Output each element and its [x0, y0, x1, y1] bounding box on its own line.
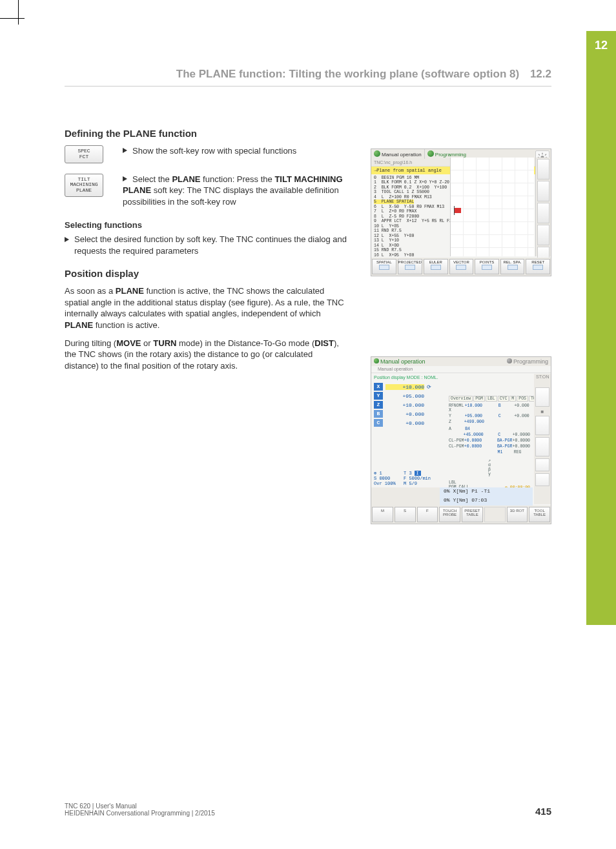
svg-rect-1 — [542, 153, 542, 155]
fig1-softkey: POINTS — [475, 259, 499, 274]
fig2-softkey: M — [372, 507, 393, 522]
heading-define: Defining the PLANE function — [65, 128, 551, 139]
fig2-subtitle: Manual operation — [371, 366, 551, 373]
fig1-softkey: RESET — [526, 259, 550, 274]
fig1-softkey-row: SPATIALPROJECTEDEULERVECTORPOINTSREL. SP… — [371, 258, 551, 276]
fig2-softkey: TOOL TABLE — [529, 507, 550, 522]
fig2-position-mode-label: Position display MODE : NOML. — [371, 374, 533, 381]
fig1-softkey: REL. SPA. — [500, 259, 525, 274]
section-number: 12.2 — [530, 68, 551, 80]
header-rule — [65, 86, 551, 87]
tilt-machining-plane-key: TILT MACHINING PLANE — [65, 174, 103, 197]
step2-text: Select the PLANE function: Press the TIL… — [123, 174, 349, 208]
fig1-softkey: SPATIAL — [372, 259, 396, 274]
fig1-softkey: PROJECTED — [398, 259, 422, 274]
fig2-mode-programming: Programming — [507, 358, 548, 365]
select-instruction: Select the desired function by soft key.… — [65, 234, 349, 256]
fig2-softkey — [484, 507, 506, 522]
figure-manual-operation-screen: Manual operation Programming Manual oper… — [371, 356, 551, 524]
page-footer: TNC 620 | User's Manual HEIDENHAIN Conve… — [65, 803, 551, 817]
svg-rect-8 — [545, 154, 547, 156]
arrow-icon — [123, 148, 127, 153]
fig2-softkey: 3D ROT — [507, 507, 528, 522]
arrow-icon — [65, 237, 69, 242]
flag-icon — [455, 208, 461, 213]
fig1-softkey: VECTOR — [449, 259, 474, 274]
side-tab: 12 — [586, 31, 616, 625]
page-number: 415 — [535, 806, 551, 817]
page-header: The PLANE function: Tilting the working … — [65, 68, 551, 87]
fig2-mode-manual: Manual operation — [374, 358, 426, 365]
position-para-2: During tilting (MOVE or TURN mode) in th… — [65, 338, 349, 372]
fig1-graphic-area — [450, 158, 534, 256]
fig1-right-sidebar — [535, 158, 551, 256]
fig2-softkey: TOUCH PROBE — [439, 507, 460, 522]
fig2-softkey: PRESET TABLE — [462, 507, 483, 522]
crop-marks — [0, 0, 39, 39]
fig2-load-bars: 0% X[Nm] P1 -T10% Y[Nm] 07:03 — [371, 487, 533, 506]
page-title-text: The PLANE function: Tilting the working … — [176, 68, 519, 80]
fig2-softkey-row: MSFTOUCH PROBEPRESET TABLE3D ROTTOOL TAB… — [371, 506, 551, 524]
fig2-right-sidebar: ST:ON ■ — [534, 374, 551, 504]
footer-text: TNC 620 | User's Manual HEIDENHAIN Conve… — [65, 803, 215, 817]
svg-rect-5 — [539, 154, 540, 156]
fig1-softkey: EULER — [424, 259, 448, 274]
fig2-softkey: F — [417, 507, 438, 522]
fig2-status-block: ⊗ 1T 3IS 0000F 5000/minOvr 100%M 5/9 — [374, 471, 530, 486]
spec-fct-key: SPEC FCT — [65, 145, 103, 163]
step1-text: Show the soft-key row with special funct… — [123, 145, 349, 157]
figure-programming-screen: Manual operation Programming TNC:\nc_pro… — [371, 148, 551, 276]
fig1-mode-manual: Manual operation — [371, 149, 424, 159]
side-tab-number: 12 — [586, 31, 616, 52]
fig2-softkey: S — [395, 507, 416, 522]
arrow-icon — [123, 176, 127, 181]
page-title: The PLANE function: Tilting the working … — [65, 68, 551, 81]
position-para-1: As soon as a PLANE function is active, t… — [65, 285, 349, 331]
────────────────
» **ABOUT THIS TASK**: Every line above that holds "number" counts once; state the total and nothing else.

» **REPLY**: 3